Extractable takeaway: If you want something to travel during peak-season noise, design a one-step interaction with a visible payoff, and make the payoff describable in a single sentence. That is retellability, meaning a friend can summarize it in one sentence.

Maurice Lévy’s Digital Wishes by Publicis Groupe

Maurice Lévy, the chairman and chief executive of Publicis Groupe, traditionally records a holiday greeting-card video. This year, through a special deal with YouTube, Publicis modified the function buttons of the video player and embed tricks into what seems like another long, boring address by an ad industry veteran.

TwinterWonderland by 360i

To celebrate the arrival of the holiday season and provide assistance to those affected by Hurricane Sandy, 360i wanted to do something big. For every #TwinterWonderland tweet they received, 360i donated $5 to an aid organization helping with the post-Sandy cleanup effort.

25th Anniversary Holiday CompuCard by TBWA\TORONTO

To celebrate their 25th anniversary, TBWA\TORONTO brought in their digital expert from 1988, who then, through an e-card, tried to capture the spirit of their past along with their digital future.

Buzzed Buzzer by Havas Worldwide Chicago

The first New Years Eve noise maker that only works when you’re drunk.

Christmas carol played on food by FullSIX Spain

To wish happy new year to customers and friends, FullSIX transformed typical Spanish Christmas food into a carol-playing piano.

Click here to watch video on the AdsSpot website.

The Snow Machine by Weapon7

Passers-by were invited to Tweet #snow to @thesnowmachine Twitter account. For every tweet received, the machine gave ten seconds of snow flurry. The event ran all day, was seen by thousands of people and generated over one thousand tweets.

Stealable patterns for next year’s greeting

  • Give the audience one trigger. One hashtag, one button, one simple mechanic.
  • Make the payoff visible. Something changes immediately, on-screen or in the real world.
  • Design for retellability. If the idea cannot be summarized in one sentence, it will not spread.
  • Let craft do the selling. Use the holiday excuse to demonstrate capability, not just sentiment.

A few fast answers before you act

What makes “holiday action videos” different from normal holiday ads?
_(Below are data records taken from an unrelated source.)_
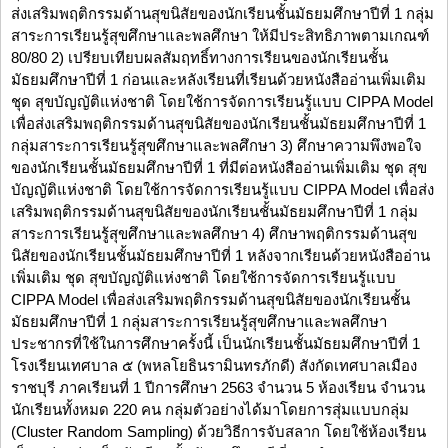
ส่งเสริมพฤติกรรมด้านสุขนิสัยของนักเรียนชั้นมัธยมศึกษาปีที่ 1 กลุ่ม
สาระการเรียนรู้สุขศึกษาและพลศึกษา ให้มีประสิทธิภาพตามเกณฑ์
80/80 2) เปรียบเทียบผลสัมฤทธิ์ทางการเรียนของนักเรียนชั้น
มัธยมศึกษาปีที่ 1 ก่อนและหลังเรียนที่เรียนด้วยหนังสืออ่านเพิ่มเติม
ชุด สุขบัญญัติแห่งชาติ โดยใช้การจัดการเรียนรู้แบบ CIPPA Model
เพื่อส่งเสริมพฤติกรรมด้านสุขนิสัยของนักเรียนชั้นมัธยมศึกษาปีที่ 1
กลุ่มสาระการเรียนรู้สุขศึกษาและพลศึกษา 3) ศึกษาความพึงพอใจ
ของนักเรียนชั้นมัธยมศึกษาปีที่ 1 ที่มีต่อหนังสืออ่านเพิ่มเติม ชุด สุข
บัญญัติแห่งชาติ โดยใช้การจัดการเรียนรู้แบบ CIPPA Model เพื่อส่ง
เสริมพฤติกรรมด้านสุขนิสัยของนักเรียนชั้นมัธยมศึกษาปีที่ 1 กลุ่ม
สาระการเรียนรู้สุขศึกษาและพลศึกษา 4) ศึกษาพฤติกรรมด้านสุข
นิสัยของนักเรียนชั้นมัธยมศึกษาปีที่ 1 หลังจากเรียนด้วยหนังสืออ่าน
เพิ่มเติม ชุด สุขบัญญัติแห่งชาติ โดยใช้การจัดการเรียนรู้แบบ
CIPPA Model เพื่อส่งเสริมพฤติกรรมด้านสุขนิสัยของนักเรียนชั้น
มัธยมศึกษาปีที่ 1 กลุ่มสาระการเรียนรู้สุขศึกษาและพลศึกษา
ประชากรที่ใช้ในการศึกษาครั้งนี้ เป็นนักเรียนชั้นมัธยมศึกษาปีที่ 1
โรงเรียนเทศบาล ๕ (พหลโยธินรามินทรภักดี) สังกัดเทศบาลเมือง
ราชบุรี ภาคเรียนที่ 1 ปีการศึกษา 2563 จำนวน 5 ห้องเรียน จำนวน
นักเรียนทั้งหมด 220 คน กลุ่มตัวอย่างได้มาโดยการสุ่มแบบกลุ่ม
(Cluster Random Sampling) ด้วยวิธีการจับสลาก โดยใช้ห้องเรียน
They are built around a visible action or interaction. The greeting is the excuse. The mechanism is what people experience, talk about, and share.

Why do agencies use holiday cards as a playground for experimentation?

The stakes are lower and the audience is receptive, so it is easier to try unusual formats, technical tricks, and interactive mechanics that would be harder to justify elsewhere.

What is the common mechanism across the strongest examples?

One clear trigger and one clear payoff. A hacked player that surprises you, a tweet that causes a donation, a simple “instrument” that performs when activated.

How do you keep it from feeling like a gimmick?

Anchor the interaction in a human reward. Delight, generosity, togetherness, or a simple shared joke. Then keep friction low so the idea survives first contact.

How do you test retellability before you publish?

Ask someone outside the project to explain the idea back to you after a 10-second description. If they cannot say the trigger and payoff in one sentence, simplify the mechanic.